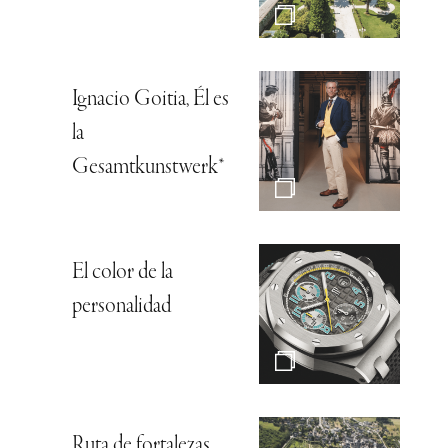
Ignacio Goitia, Él es
la
Gesamtkunstwerk*
El color de la
personalidad
Ruta de fortalezas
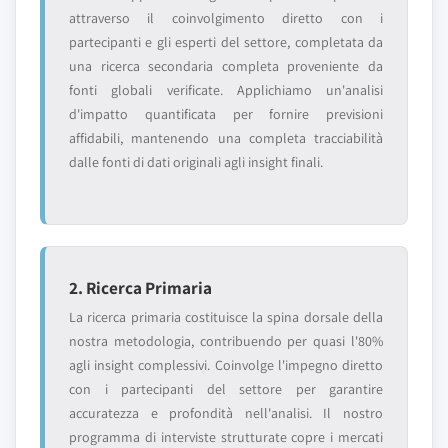
attraverso il coinvolgimento diretto con i
partecipanti e gli esperti del settore, completata da
una ricerca secondaria completa proveniente da
fonti globali verificate. Applichiamo un'analisi
d'impatto quantificata per fornire previsioni
affidabili, mantenendo una completa tracciabilità
dalle fonti di dati originali agli insight finali.
2. Ricerca Primaria
La ricerca primaria costituisce la spina dorsale della
nostra metodologia, contribuendo per quasi l'80%
agli insight complessivi. Coinvolge l'impegno diretto
con i partecipanti del settore per garantire
accuratezza e profondità nell'analisi. Il nostro
programma di interviste strutturate copre i mercati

**Problem**.
Each entry shown above must be quoted exactly, with its pictures left out.

**Solution below**.
Ignacio Goitia, Él es
la
Gesamtkunstwerk*
El color de la
personalidad
Ruta de fortalezas
attraverso il coinvolgimento diretto con i
partecipanti e gli esperti del settore, completata da
una ricerca secondaria completa proveniente da
fonti globali verificate. Applichiamo un'analisi
d'impatto quantificata per fornire previsioni
affidabili, mantenendo una completa tracciabilità
dalle fonti di dati originali agli insight finali.
2. Ricerca Primaria
La ricerca primaria costituisce la spina dorsale della
nostra metodologia, contribuendo per quasi l'80%
agli insight complessivi. Coinvolge l'impegno diretto
con i partecipanti del settore per garantire
accuratezza e profondità nell'analisi. Il nostro
programma di interviste strutturate copre i mercati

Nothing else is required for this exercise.